Hey there! I totally get it – starting out in machine learning and deep learning can be overwhelming. You know the basics of C and Python, which is a great foundation. Now, you’re looking to dive into numpy and pandas, and wondering what’s the correct roadmap to follow.
First, let’s break it down into smaller chunks. For machine learning, you’ll want to learn about supervised and unsupervised learning, regression, classification, and clustering. Deep learning is a subset of machine learning, so you’ll want to explore neural networks, convolutional neural networks, and recurrent neural networks.
Here’s a suggested roadmap to get you started:
1. **Math and Statistics**: Brush up on linear algebra, calculus, probability, and statistics. Khan Academy and Coursera are great resources for this.
2. **Python and Libraries**: Learn numpy, pandas, and scikit-learn. Practice implementing machine learning algorithms using these libraries.
3. **Machine Learning Fundamentals**: Study supervised and unsupervised learning, regression, classification, and clustering. Andrew Ng’s Machine Learning course on Coursera is a great resource.
4. **Deep Learning**: Learn about neural networks, convolutional neural networks, and recurrent neural networks. TensorFlow and Keras are popular deep learning frameworks.
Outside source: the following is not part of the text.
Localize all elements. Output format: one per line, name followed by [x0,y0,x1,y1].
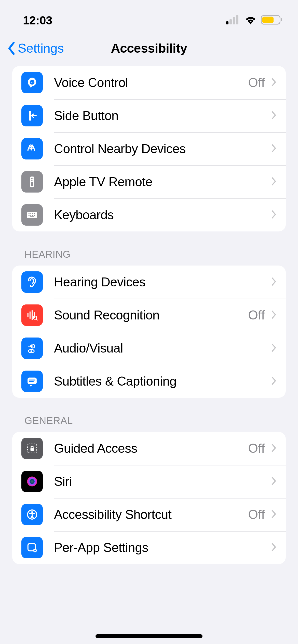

5. **Practice and Projects**: Apply your knowledge by working on projects and practicing with datasets from Kaggle or UCI Machine Learning Repository.
6. **Stay Up-to-Date**: Follow machine learning and deep learning blogs, research papers, and attend conferences or meetups to stay current.
Remember, learning machine learning and deep learning takes time and practice. Stay motivated, and don’t be afraid to ask for help when you need it.
What do you think? Is there a particular aspect of machine learning or deep learning you’re most interested in?